A contextual baseline of the Ross procedure was defined from the procedure’s original description in the literature to major publications since the 2017 valvular heart disease guidelines. D&I evaluation was conducted using the Consolidated Framework for Implementation Research (CFIR), using constructs from each of the five respective domains to define the main determinants.

Results

Each of the five CFIR domains appears to be correlated with a factor influencing the Ross procedure’s varied history of enthusiasm and acceptance. The complex nature of Ross required adaptation for optimization, with a strong correlation of center volume on outcomes that were not considered in non-contemporary studies.
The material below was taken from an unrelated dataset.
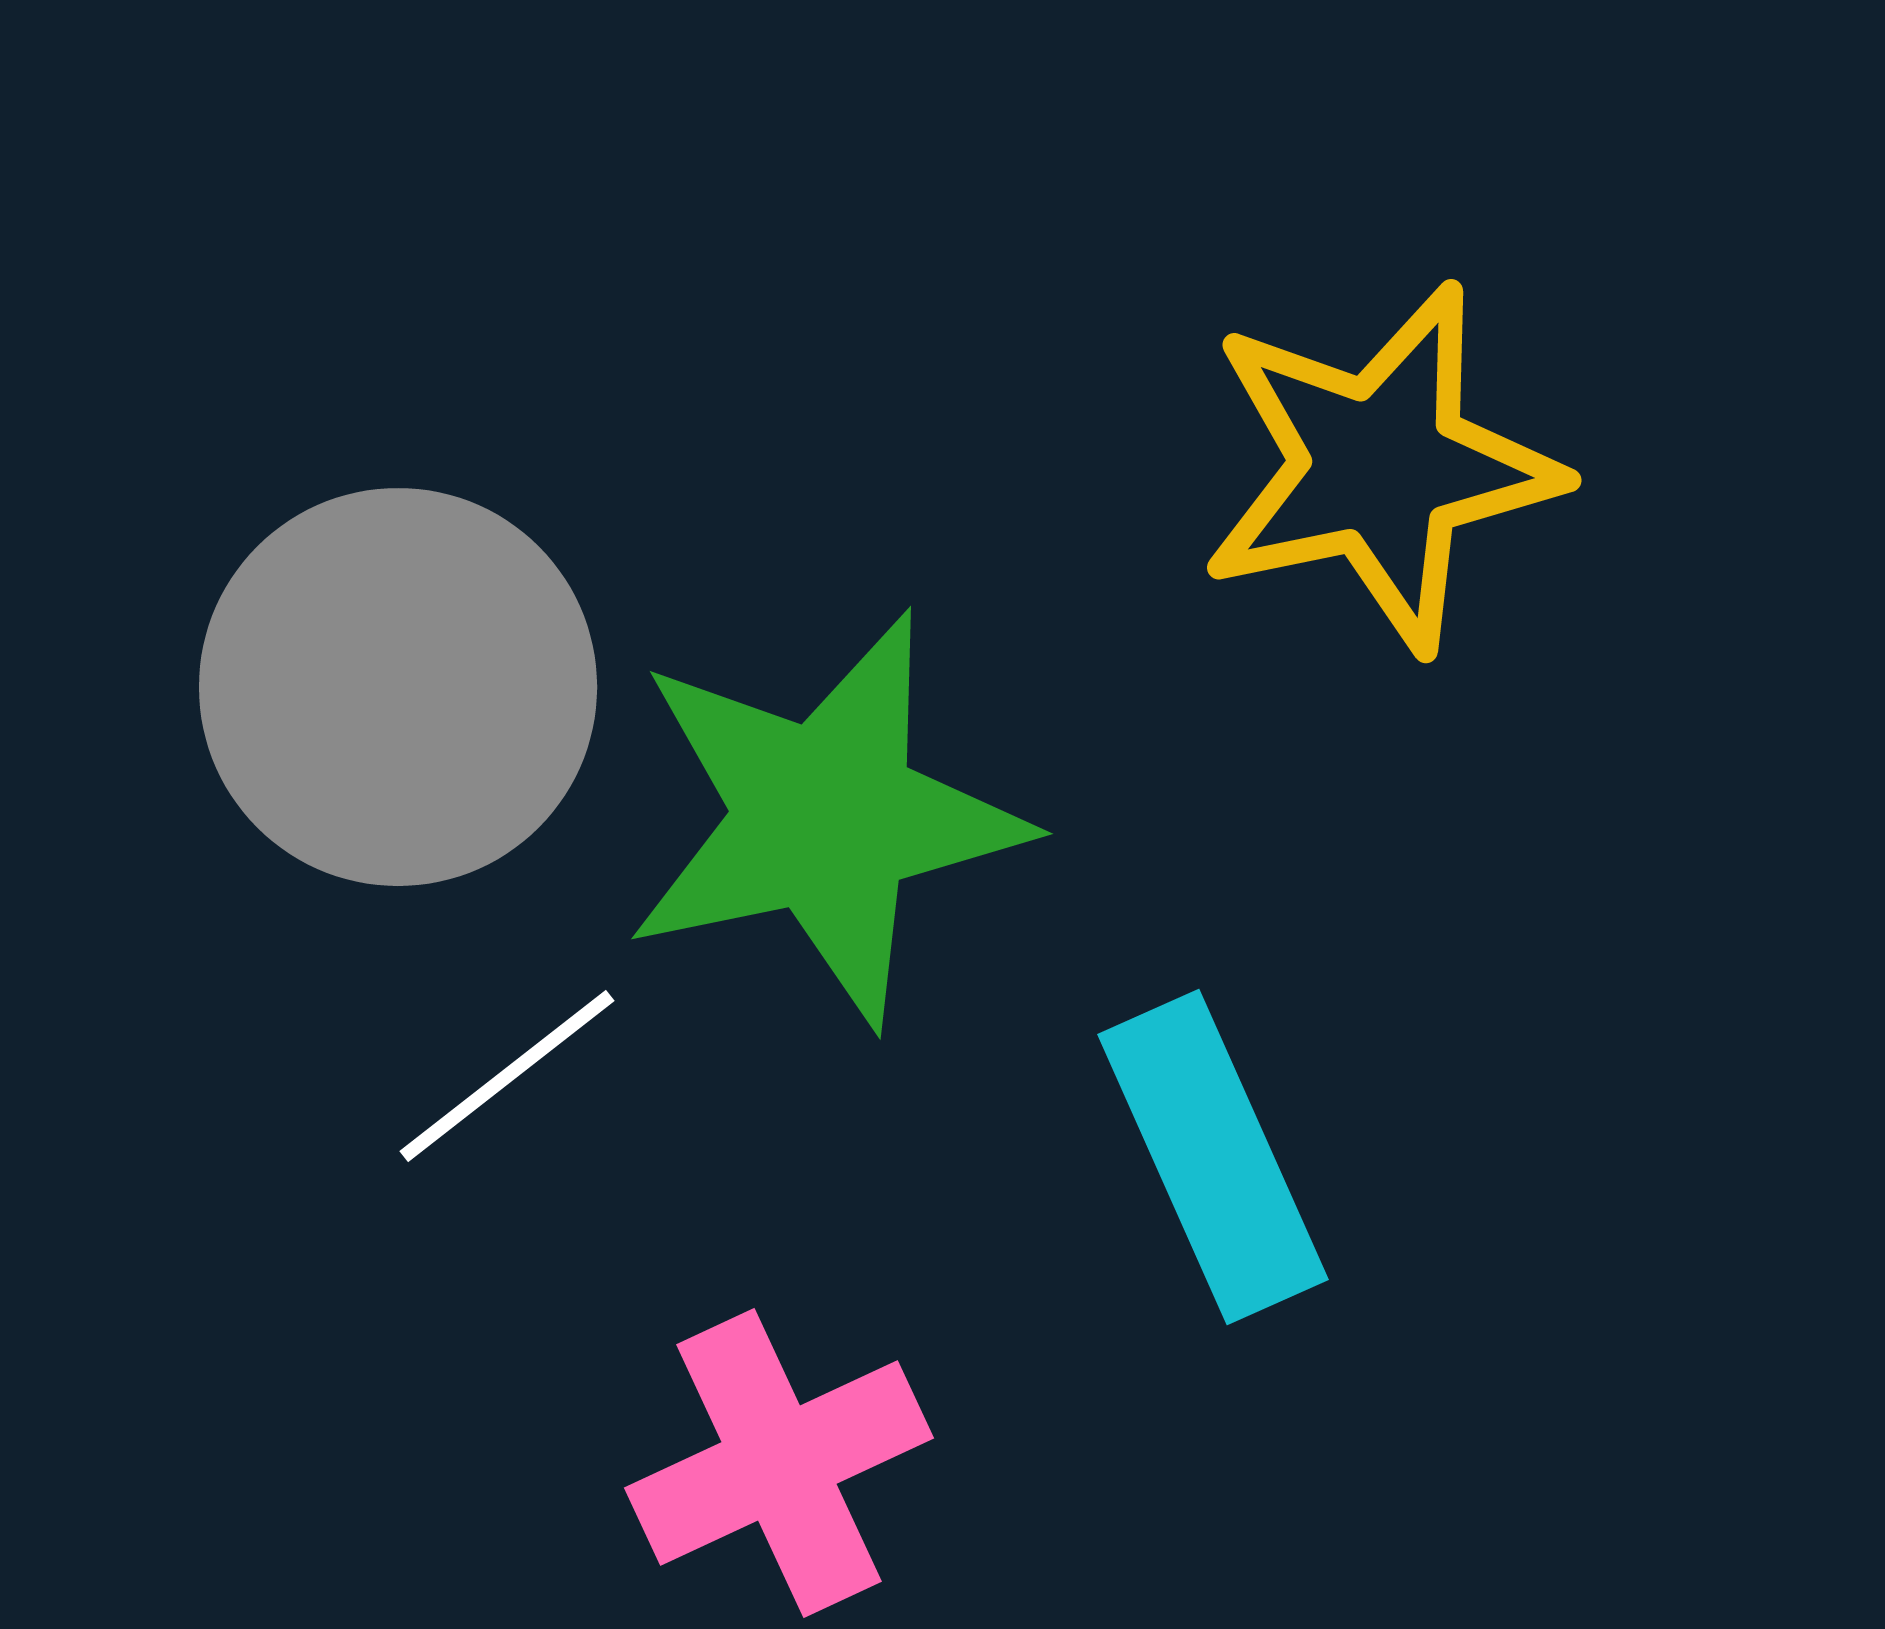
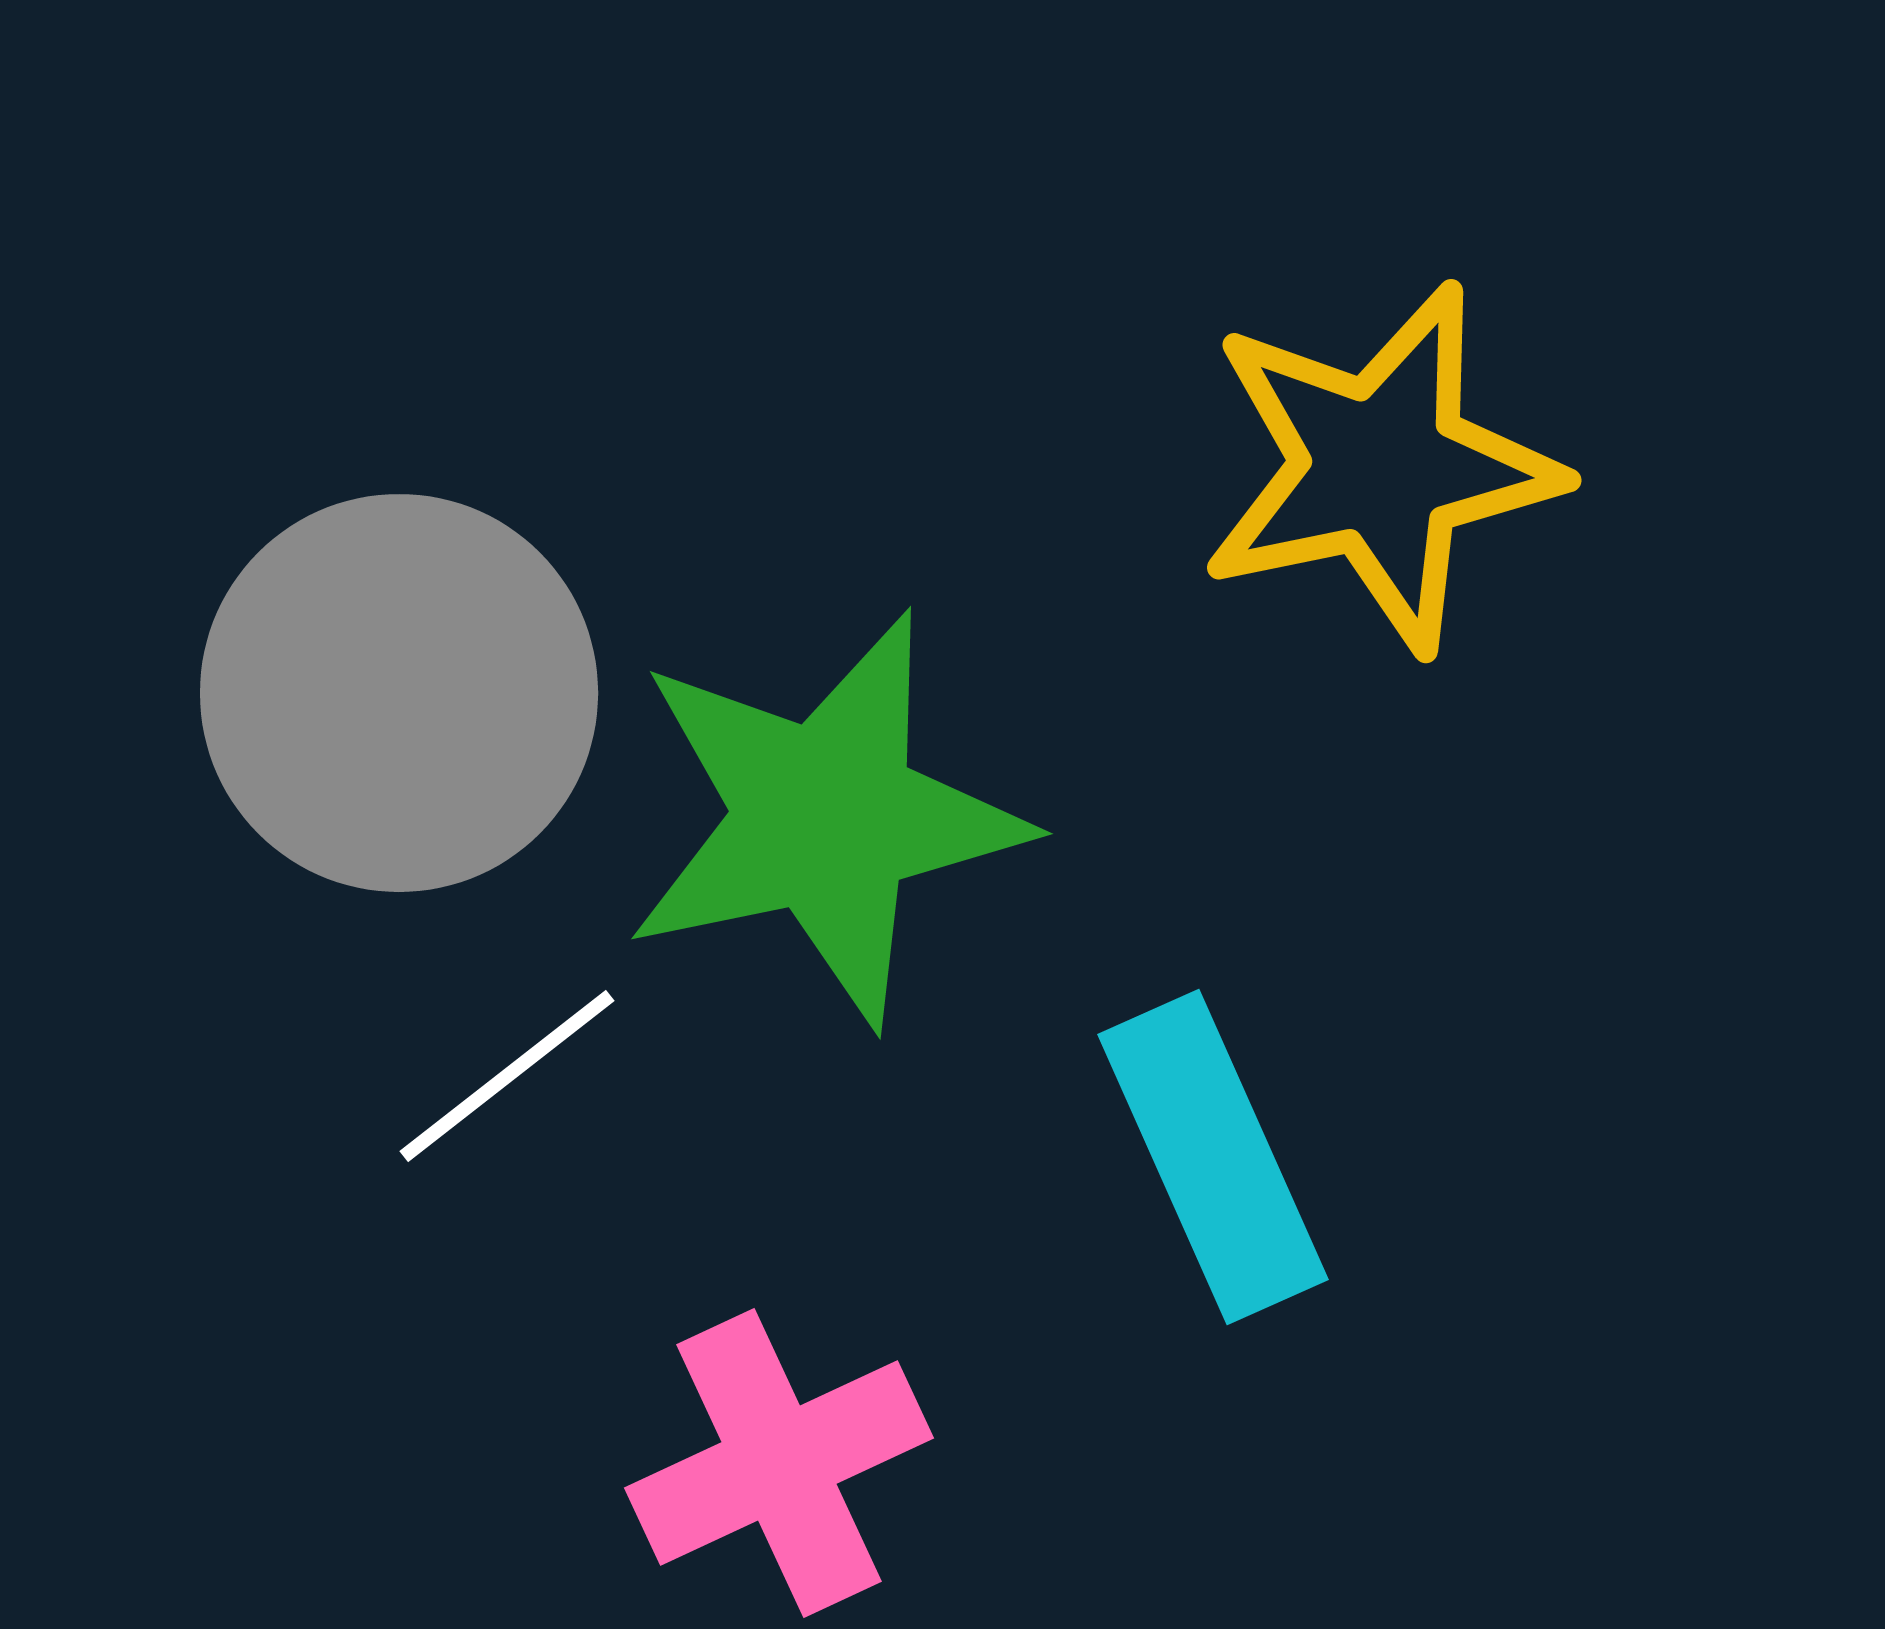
gray circle: moved 1 px right, 6 px down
Outcomes later published from those studies influenced social and cultural contexts within the aortic surgery community, and led to further organizational uncertainty, resulting in slow guideline incorporation.

Conclusions

The D&I of the Ross procedure was a result of inadequate appreciation of technical complexity, effect of patient selection, and complex aortic surgery experience, resulting in dismissal of an efficacious procedure due to a misunderstanding of effectiveness.

Background

The science of dissemination and implementation (D&I) has emerged as a novel field, with an aim to improve the quality and effectiveness of care by addressing the challenges of incorporating research and evidence-based practice into routine clinical practice [1]. This lens of D&I has challenged the interpretation and incorporation of data, as it has shifted the focus toward gauging effectiveness over efficacy [2]. An example of this shift was eloquently stated by Heiden et al., noting that while traditional research has focused on efficacy, such as the characterization of a drug or intervention within a controlled study environment, effectiveness is how that drug or intervention benefits a given population of individuals within the real-world [3]. They note failure of a given therapy may not reflect lack of efficacy, but instead reflect an imperfect implementation of said therapy within a given population [3]. Therefore, focusing on the context and outcomes of implementation provides substantial insight into a therapy’s observed clinical outcomes [3].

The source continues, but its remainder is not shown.